Its a bit of "lalaland" and I have several issues with that : Most of them seem to imply that death instantly "upgrade" you to a level of well being/ spiritual knowledge / awareness. They also say that the most important thing in life appears to be their relationship, how they treated others (christian term of "love"). That everything is surrounded in love and blabla it's all fine in the end if your life is hellish since when you die everything is fine. Life on earth as a human would be some kind of a choice, an experience to "expend" your consciousness.

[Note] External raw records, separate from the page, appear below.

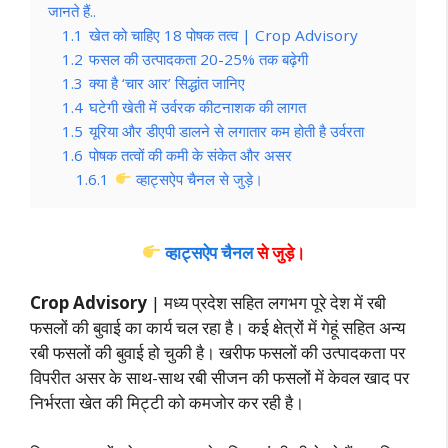
जानते हैं..
1.1
खेत को चाहिए 18 पोषक तत्व | Crop Advisory
1.2
फसल की उत्पादकता 20-25% तक बढ़ेगी
1.3
क्या है ‘चार आर’ सिद्धांत जानिए
1.4
घटेगी खेती में उर्वरक कीटनाशक की लागत
1.5
यूरिया और डीएपी डालने से लगातार कम होती है उर्वरता
1.6
पोषक तत्वों की कमी के संकेत और असर
1.6.1
व्हाट्सऐप चैनल से जुड़े।
व्हाट्सऐप चैनल
से जुड़े।
Crop Advisory
| मध्य प्रदेश सहित लगभग पूरे देश में रबी
फसलों की बुवाई का कार्य चल रहा है। कई क्षेत्रों में गेहूं सहित अन्य
रबी फसलों की बुवाई हो चुकी है। खरीफ फसलों की उत्पादकता पर
विपरीत असर के साथ-साथ रबी सीजन की फसलों में केवल खाद पर
निर्भरता खेत की मिट्टी को कमजोर कर रही है।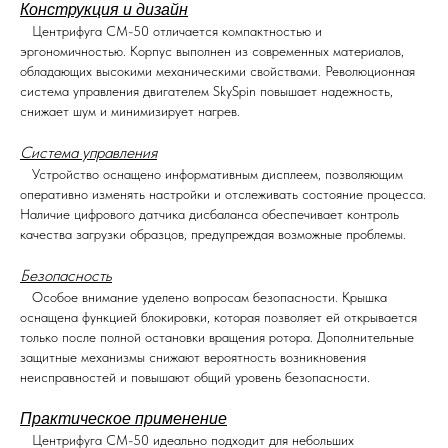
Конструкция и дизайн
Центрифуга CM-50 отличается компактностью и
эргономичностью. Корпус выполнен из современных материалов,
обладающих высокими механическими свойствами. Революционная
система управления двигателем SkySpin повышает надежность,
снижает шум и минимизирует нагрев.
Система управления
Устройство оснащено информативным дисплеем, позволяющим
оперативно изменять настройки и отслеживать состояние процесса.
Наличие цифрового датчика дисбаланса обеспечивает контроль
качества загрузки образцов, предупреждая возможные проблемы.
Безопасность
Особое внимание уделено вопросам безопасности. Крышка
оснащена функцией блокировки, которая позволяет ей открывается
только после полной остановки вращения ротора. Дополнительные
защитные механизмы снижают вероятность возникновения
неисправностей и повышают общий уровень безопасности.
Практическое применение
Центрифуга CM-50 идеально подходит для небольших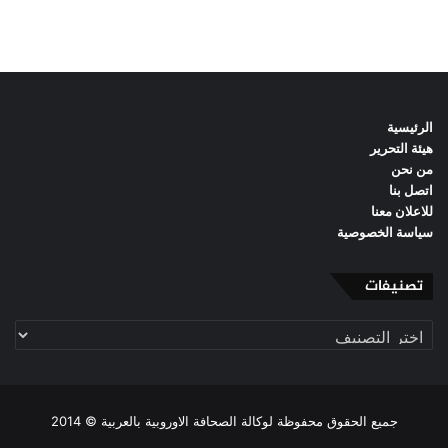
الرئيسية
هيئة التحرير
من نحن
اتصل بنا
للاعلان معنا
سياسة الخصوصية
تصنيفات
تصنيفات
جميع الحقوق محفوظة لوكالة الصحافة الاوروبية بالعربية © 2014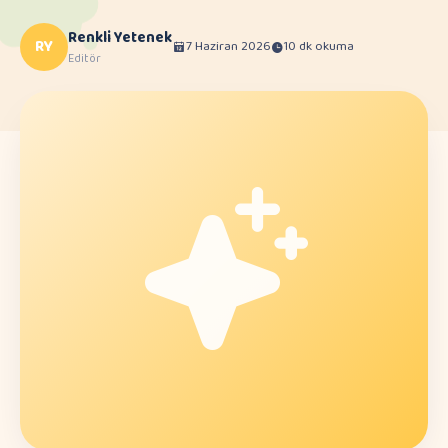
Renkli Yetenek
RY
7 Haziran 2026
10 dk okuma
Editör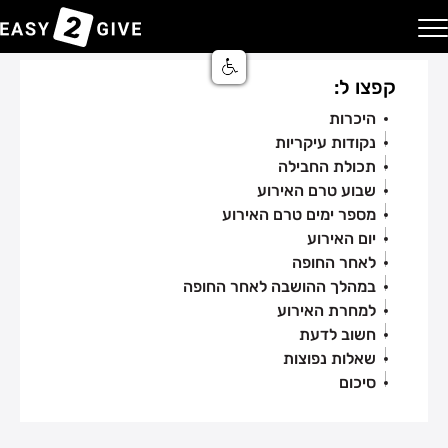
אודות השירות: דיילי הושבה
בית
בלוג
Easy2Give | מבצע
יצירת קשר
השירותים שלנו
רכישה דיגיטלית
מרכז סיוע ותמיכה
מערכת אישורי הגעה
קפצו ל:
שירות הענקת מתנה באשראי
היכרות
שירות אישורי הגעה
נקודות עיקריות
תכולת החבילה
שירות הושבה באירוע
שבוע טרם האירוע
מספר ימים טרם האירוע
שירות מימון עבור אירוע
יום האירוע
לאחר החופה
במהלך ההושבה לאחר החופה
למחרת האירוע
חשוב לדעת
שאלות נפוצות
סיכום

I would tend to disagree with all of these things. I don't see any point to life and the suffering that goes with except getting over it by increasing your understanding and knowledge of the self, in order to get over those problems. I would never chose freely to incarnate to experience pain and suffering. To me life is a problem you have to solve. Sometimes the problem are pretty down to earth, like with medical conditions. People used to die because of tooth decay. Now they don't. How is that improving you as a being?

I tend to have more faith in the buddhists views that beings are stuck in the cycle of existences, and for most of them they experience unpleasant things/realm due to poor mental setups. To me existence is absurd, in the sense that all the pain is something we have to get over and be done with it.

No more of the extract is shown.